A 2004 Article Tells of Pulte’s Original Venture Into Modular Housing

Almost as soon as I published my article about Pulte purchasing a wall and panel plant in Florida and wondered if modular could be their next logical step, Rob Ebbets sent me an article from the Washington Post dated 2004 about their previous attempt at modular.


Enjoy the original Washington Post article:

Home From the Factory

By Daniela Deane, December 11, 2004

The day is blustery, but at a new-home subdivision in Chantilly, no subcontractor for Pulte Homes Inc. is steeling himself against the wind trying to drive nails into wood studs. No one is pouring concrete for the foundation in bad weather, either.

Instead, a few miles away, a huge gray bridge is gliding overhead in a climate-controlled factory driving screws, cutting holes and marking wall partitions. Cutting machines are slicing wall panels into the shapes needed to go into the houses. Rather than wielding tools, workers are peering at computer screens for their next instructions.

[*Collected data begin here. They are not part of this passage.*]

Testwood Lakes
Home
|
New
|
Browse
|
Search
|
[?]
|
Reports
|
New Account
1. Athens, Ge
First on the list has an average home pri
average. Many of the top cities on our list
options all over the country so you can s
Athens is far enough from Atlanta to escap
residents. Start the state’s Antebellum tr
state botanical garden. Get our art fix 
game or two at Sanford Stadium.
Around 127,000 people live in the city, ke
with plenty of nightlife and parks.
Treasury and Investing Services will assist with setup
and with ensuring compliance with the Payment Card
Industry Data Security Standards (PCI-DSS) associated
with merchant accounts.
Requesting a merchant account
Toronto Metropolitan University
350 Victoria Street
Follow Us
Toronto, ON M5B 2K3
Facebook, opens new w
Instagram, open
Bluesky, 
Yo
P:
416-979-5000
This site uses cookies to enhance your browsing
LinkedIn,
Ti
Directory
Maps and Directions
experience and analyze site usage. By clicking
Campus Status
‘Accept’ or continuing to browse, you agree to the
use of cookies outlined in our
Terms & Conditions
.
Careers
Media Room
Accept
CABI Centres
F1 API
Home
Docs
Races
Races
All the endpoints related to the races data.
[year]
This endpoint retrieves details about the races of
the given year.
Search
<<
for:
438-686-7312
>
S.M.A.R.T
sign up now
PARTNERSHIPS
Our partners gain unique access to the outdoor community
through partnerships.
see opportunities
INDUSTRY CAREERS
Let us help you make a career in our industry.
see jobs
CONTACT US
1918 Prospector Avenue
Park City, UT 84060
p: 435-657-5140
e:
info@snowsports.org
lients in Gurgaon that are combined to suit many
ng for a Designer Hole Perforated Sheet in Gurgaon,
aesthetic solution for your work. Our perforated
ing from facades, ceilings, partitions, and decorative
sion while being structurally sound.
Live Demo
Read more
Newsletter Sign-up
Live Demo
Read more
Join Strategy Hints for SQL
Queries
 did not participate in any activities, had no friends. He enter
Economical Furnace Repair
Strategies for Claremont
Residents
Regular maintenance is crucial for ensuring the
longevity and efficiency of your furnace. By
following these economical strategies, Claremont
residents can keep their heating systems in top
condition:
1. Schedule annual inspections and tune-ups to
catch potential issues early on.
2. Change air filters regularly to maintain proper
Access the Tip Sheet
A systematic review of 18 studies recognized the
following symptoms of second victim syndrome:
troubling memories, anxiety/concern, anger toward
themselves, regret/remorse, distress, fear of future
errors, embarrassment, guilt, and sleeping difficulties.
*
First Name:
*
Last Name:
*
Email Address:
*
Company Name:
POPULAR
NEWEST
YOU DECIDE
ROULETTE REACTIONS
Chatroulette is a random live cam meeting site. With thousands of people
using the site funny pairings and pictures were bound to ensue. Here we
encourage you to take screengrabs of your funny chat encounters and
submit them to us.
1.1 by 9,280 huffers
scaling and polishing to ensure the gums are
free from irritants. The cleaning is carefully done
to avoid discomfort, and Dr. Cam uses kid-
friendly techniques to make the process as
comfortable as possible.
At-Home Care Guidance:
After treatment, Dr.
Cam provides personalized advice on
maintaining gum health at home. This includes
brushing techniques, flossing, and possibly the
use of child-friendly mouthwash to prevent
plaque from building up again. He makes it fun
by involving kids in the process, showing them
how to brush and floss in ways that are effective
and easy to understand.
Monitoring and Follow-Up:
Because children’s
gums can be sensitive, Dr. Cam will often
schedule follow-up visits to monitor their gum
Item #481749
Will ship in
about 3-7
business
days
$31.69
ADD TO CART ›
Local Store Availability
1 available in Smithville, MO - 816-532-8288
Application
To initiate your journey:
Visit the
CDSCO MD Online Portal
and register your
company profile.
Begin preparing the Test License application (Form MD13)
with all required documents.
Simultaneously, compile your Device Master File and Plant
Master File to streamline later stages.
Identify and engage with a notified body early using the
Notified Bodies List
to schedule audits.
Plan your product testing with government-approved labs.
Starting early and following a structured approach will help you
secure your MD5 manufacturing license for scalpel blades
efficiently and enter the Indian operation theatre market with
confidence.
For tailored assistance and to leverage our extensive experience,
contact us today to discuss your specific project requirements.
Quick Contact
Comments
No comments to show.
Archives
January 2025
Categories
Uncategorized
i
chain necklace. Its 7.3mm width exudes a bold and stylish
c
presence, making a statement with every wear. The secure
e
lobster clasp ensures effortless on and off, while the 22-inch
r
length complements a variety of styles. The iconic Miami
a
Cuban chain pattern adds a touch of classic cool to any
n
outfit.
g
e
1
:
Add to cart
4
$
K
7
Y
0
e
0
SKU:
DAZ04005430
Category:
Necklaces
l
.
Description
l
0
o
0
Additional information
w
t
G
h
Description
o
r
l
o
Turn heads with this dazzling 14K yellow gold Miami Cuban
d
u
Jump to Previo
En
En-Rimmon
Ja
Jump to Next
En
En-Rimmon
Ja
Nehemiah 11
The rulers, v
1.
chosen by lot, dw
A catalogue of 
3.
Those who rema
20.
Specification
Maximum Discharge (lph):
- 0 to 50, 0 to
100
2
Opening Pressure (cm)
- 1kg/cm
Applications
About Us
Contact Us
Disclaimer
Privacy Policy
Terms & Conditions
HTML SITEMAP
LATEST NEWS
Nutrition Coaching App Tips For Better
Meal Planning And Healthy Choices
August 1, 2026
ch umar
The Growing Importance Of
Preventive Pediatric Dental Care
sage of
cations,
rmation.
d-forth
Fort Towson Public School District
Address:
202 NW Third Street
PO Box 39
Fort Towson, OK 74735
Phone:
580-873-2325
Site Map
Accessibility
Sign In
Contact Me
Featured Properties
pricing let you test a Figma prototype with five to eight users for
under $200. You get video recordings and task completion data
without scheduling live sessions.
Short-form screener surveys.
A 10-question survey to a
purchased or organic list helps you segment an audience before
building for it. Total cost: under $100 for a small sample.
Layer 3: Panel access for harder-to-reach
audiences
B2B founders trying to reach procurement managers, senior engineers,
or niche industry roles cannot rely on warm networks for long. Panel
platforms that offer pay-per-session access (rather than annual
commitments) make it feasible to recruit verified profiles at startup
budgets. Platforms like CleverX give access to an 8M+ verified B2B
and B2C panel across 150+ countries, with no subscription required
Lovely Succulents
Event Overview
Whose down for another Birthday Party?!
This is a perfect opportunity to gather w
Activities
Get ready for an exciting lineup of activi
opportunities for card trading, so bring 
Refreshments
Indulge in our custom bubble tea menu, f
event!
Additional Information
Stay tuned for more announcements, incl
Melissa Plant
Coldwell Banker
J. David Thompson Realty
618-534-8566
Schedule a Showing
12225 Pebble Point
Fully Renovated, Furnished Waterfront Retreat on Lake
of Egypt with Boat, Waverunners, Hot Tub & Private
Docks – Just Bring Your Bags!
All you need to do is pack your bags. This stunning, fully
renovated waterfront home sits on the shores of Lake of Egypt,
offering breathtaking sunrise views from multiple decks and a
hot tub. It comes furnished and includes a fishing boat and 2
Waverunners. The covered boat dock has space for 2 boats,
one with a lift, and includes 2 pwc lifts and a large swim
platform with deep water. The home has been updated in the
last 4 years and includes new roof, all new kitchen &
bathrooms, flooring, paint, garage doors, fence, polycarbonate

Pulte Homes, the country's second-largest home builder and one of the top 10 in this area, has started experimenting with a new way of making houses. Instead of building on site, wooden stick by wooden stick -- the way most houses are made in the United States -- Pulte has eschewed the stick framing and started constructing homes in a computerized factory environment, much the way automakers put together new vehicles.